不倫慰謝料請求の訴訟を起こされた!裁判の流れと対処法
裁判所から書類が届いたけれど、何の書面かわからない。書面を読んでも、意味が全くわからない。どう対応したら良いのだろう。
そんな経験をお持ちの方はおられませんか。
当事務所は、不倫慰謝料請求に関するご相談を多く取り扱ってきました。慰謝料請求を受けている側のご相談も多く受けてきました。突然、裁判所から書類が届き、驚かれて、事務所まで相談に来られる方もいます。
裁判所から書類が届き、どう対応したら良いか、戸惑われることもあろうかと思います。
この記事では、不貞慰謝料請求の訴訟を起こされた場合の対処法を紹介いたします。
このコラムを読むことによって、訴訟を起こされた場合の対方法が理解でき、無事に裁判を解決まで導くために役立ちます。
目次
1 不倫慰謝料請求の訴訟を起こされた場合の裁判の流れ
(1)裁判は突然に
争いが起こった場合には、話し合いで解決を図っていくのが通常です。話し合いで争いが解決しない場合には、裁判所に訴訟を起こします。

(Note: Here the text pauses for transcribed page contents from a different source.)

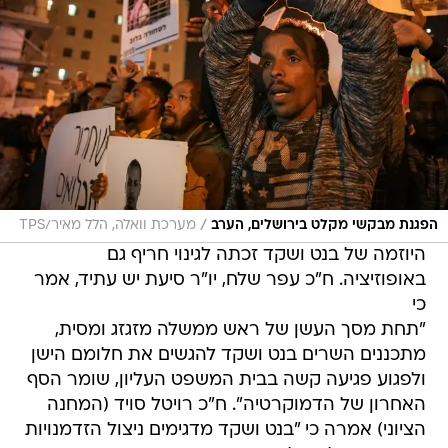
/
הפגנת מבקשי מקלט בירושלים, הערב
מערכת וואלה, הלל מאיר/TPS
היוזמה של בנט ושקד זכתה לגינוי חריף גם
באופוזיציה. ח"כ עפר שלח, יו"ר סיעת יש עתיד, אמר
כי
"תחת מסך העשן של ראש ממשלה מזגזג ומסית,
מתכננים השרים בנט ושקד להגשים את חלומם הישן
ולפגוע פגיעה קשה בבית המשפט העליון, שומר הסף
האחרון של הדמוקרטיה". ח"כ רויטל סויד (המחנה
הציוני) אמרה כי "בנט ושקד מדגימים ניצול הזדמנויות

しかし、当事者がいきなり裁判を起こすことがあります。
裁判は、いつでも起こすことができるのです。相手方との話し合いの最中や、話し合いを全くしていない場合でも、裁判を起こすことができます。
(2)裁判とは
裁判とは、裁判官が具体的な争いごとについて判断を下す公的手続きです。
訴訟という言葉も裁判と同じような意味です。
(3)裁判の流れ
裁判の流れは、以下の通りです。
① 訴状の提出
② 答弁書の提出
③ 口頭弁論期日
④ 和解期日
⑤ 尋問期日
⑥ 判決
① 訴状の提出
裁判は、相手方が裁判所に訴状という書面を提出することから始まります。訴状には、相手方が求める請求、請求の理由が記載されています。訴状と一緒に、請求を裏付ける証拠などを提出することもあります。

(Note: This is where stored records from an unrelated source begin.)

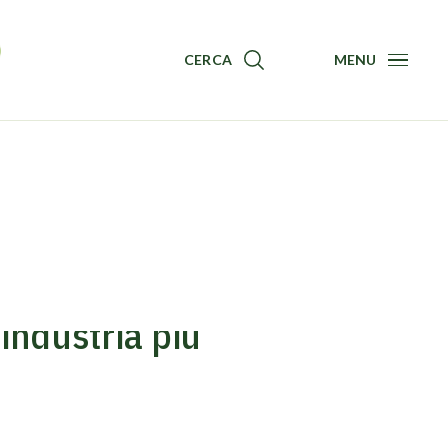
CERCA
MENU
Menu
’industria più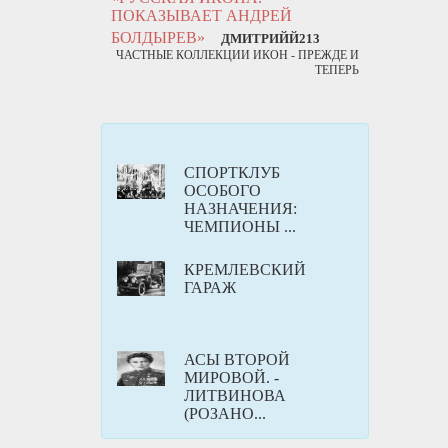
ПОКАЗЫВАЕТ АНДРЕЙ
БОЛДЫРЕВ»
ДМИТРИЙЙ213
ЧАСТНЫЕ КОЛЛЕКЦИИ ИКОН - ПРЕЖДЕ И
ТЕПЕРЬ
CПОРТКЛУБ
ОСОБОГО
НАЗНАЧЕНИЯ:
ЧЕМПИОНЫ ...
КРЕМЛЕВСКИЙ
ГАРАЖ
АСЫ ВТОРОЙ
МИРОВОЙ. -
ЛИТВИНОВА
(РОЗАНО...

なお、裁判を起こした方を原告、裁判を起こされた方を被告といいます。
訴状、証拠などは、裁判所から訴えを起こされた被告に送られます。
② 答弁書の提出
訴えを起こされた場合には、被告は、訴状に対する反論をしていく必要があります。
訴状に対する反論の意見やその理由を書いた書面のことを答弁書といいます。
被告は、答弁書を裁判所、原告に提出することになります。
証拠がある場合には、一緒に証拠も提出します。
③ 口頭弁論期日
訴状の提出後に、裁判所で審理が行われる日時が指定されます。
指定された日時に、裁判所において、裁判官の前で、実際に審理が行われます。
この裁判所での審理のことを口頭弁論期日といいます。
口頭弁論期日では、原告が訴状、被告が答弁書の内容を述べることになります。
証拠も提出されたことになります。
裁判は、公開されていますので、誰でも見ることができます。
口頭弁論期日は、1回では終了しないことが通常です。
通常は、口頭弁論期日は、複数回、実施されます。
当事者の主張や証拠を整理する必要がある場合には、2回目以降に、弁論準備手続などが行われます。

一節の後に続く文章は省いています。